Bien que cette étude comporte de multiples facettes, les chercheurs se sont principalement attachés à étudier l’architecture génétique de la sensibilité chez lesjumeaux identiques et non identiques et à déterminer si le caractère humain de la sensibilité a une base génétique.
Les différents degrés de sensibilité ont été mesurés à l’aide du questionnaire Highly Sensitive Child (HSC), qui est un questionnaire de 12 items spécifiquement conçu pour mesurer la sensibilité chez les enfants et les adolescents. Cette échelle HSC a été présentée il y a deux ans dans un article de psychologie du développement(Pluess et al., 2018) qui a identifié différents degrés de sensibilité environnementale (ES) dans une cohorte de 3 581 enfants et adolescents (âgés de 8 à 19 ans) résidant au Royaume-Uni.
L’étude britannique la plus récente (2020) sur l' »héritabilité de la sensibilité », réalisée par des chercheurs de l’université Queen Mary de Londres et du Kings College de Londres, a comparé 2 868 jumeaux adolescents. Comme nous l’avons mentionné, leur objectif principal était de déterminer dans quelle mesure la variation de la sensibilité humaine est liée à la génétique ou à des influences non génétiques.
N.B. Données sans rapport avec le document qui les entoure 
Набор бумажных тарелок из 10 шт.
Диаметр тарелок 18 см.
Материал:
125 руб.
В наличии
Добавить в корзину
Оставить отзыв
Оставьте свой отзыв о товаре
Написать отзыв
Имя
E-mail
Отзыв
À toutes fins utiles, les résultats de cette enquête sur l’héritabilité de la sensibilité suggèrent que la répartition est approximativement de 50/50. Comme l’expliquent les auteurs :
« Nous avons constaté que les influences génétiques expliquaient 47 % de la variation de la sensibilité, tandis que les influences environnementales non partagées et l’erreur de mesure expliquaient les 53 % restants de la variance. Nos résultats soutiennent les théories selon lesquelles la sensibilité est un trait héréditaire, la variation génétique expliquant près de la moitié des différences individuelles observées en matière de sensibilité« .
« Nous sommes tous affectés par ce que nous vivons – la sensibilité est un trait humain fondamental que nous partageons tous. Mais nous différons également dans l’ampleur de l’impact de nos expériences sur nous », a déclaré l’auteur principal Michael Pluess, professeur de psychologie du développement à QMUL, dans un communiqué de presse publié le 3 juin.
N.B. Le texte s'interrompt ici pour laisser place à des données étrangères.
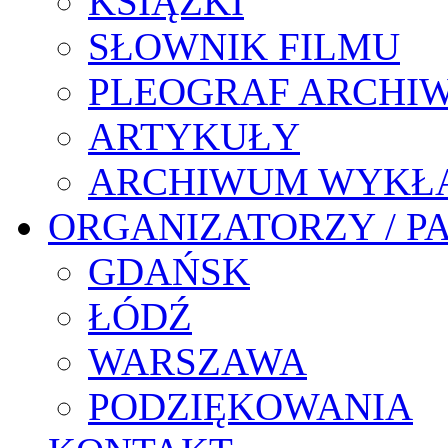
KSIĄŻKI
SŁOWNIK FILMU
PLEOGRAF ARCHI
ARTYKUŁY
ARCHIWUM WYKŁ
ORGANIZATORZY / P
GDAŃSK
ŁÓDŹ
WARSZAWA
PODZIĘKOWANIA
Et d’ajouter : « Les scientifiques ont toujours pensé que la sensibilité avait une base génétique, mais c’est la première fois que nous sommes en mesure de quantifier la part des facteurs génétiques dans ces différences de sensibilité ».
Les chercheurs ont également étudié l’interaction entre les aspects génétiques de la sensibilité et les cinq grands traits de personnalité que sont l’agréabilité, la conscience, l’extraversion, le neuroticisme et l’ouverture.
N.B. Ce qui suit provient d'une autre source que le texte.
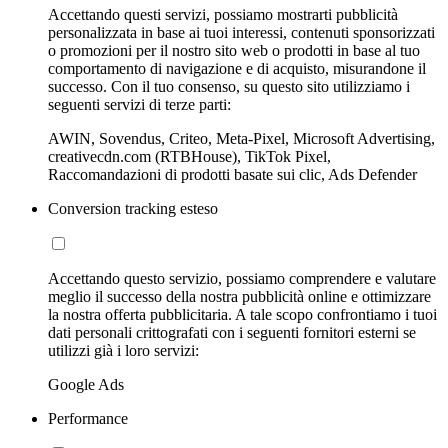
Accettando questi servizi, possiamo mostrarti pubblicità
personalizzata in base ai tuoi interessi, contenuti sponsorizzati
o promozioni per il nostro sito web o prodotti in base al tuo
comportamento di navigazione e di acquisto, misurandone il
successo. Con il tuo consenso, su questo sito utilizziamo i
seguenti servizi di terze parti:
AWIN, Sovendus, Criteo, Meta-Pixel, Microsoft Advertising,
creativecdn.com (RTBHouse), TikTok Pixel,
Raccomandazioni di prodotti basate sui clic, Ads Defender
Conversion tracking esteso
Accettando questo servizio, possiamo comprendere e valutare
meglio il successo della nostra pubblicità online e ottimizzare
la nostra offerta pubblicitaria. A tale scopo confrontiamo i tuoi
dati personali crittografati con i seguenti fornitori esterni se
utilizzi già i loro servizi:
Google Ads
Performance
Ils ont notamment constaté que les composantes génétiques de la sensibilité étaient modérément corrélées à un neuroticisme plus élevé et à une extraversion plus faible. Les auteurs expliquent comment la génétique de la sensibilité et les aspects du Big Five sont corrélés :
« La majorité de l’héritabilité de la sensibilité a été expliquée par des facteurs génétiques qui influencent également le neuroticisme et, dans une moindre mesure, l’extraversion. Une petite proportion de la variance de la sensibilité a été expliquée par des facteurs génétiques spécifiques à la sensibilité. Cependant, nous n’avons trouvé aucune preuve que les influences environnementales qui sont impliquées dans la prédiction des cinq grands traits de personnalité sont également pertinentes pour la variation de la sensibilité.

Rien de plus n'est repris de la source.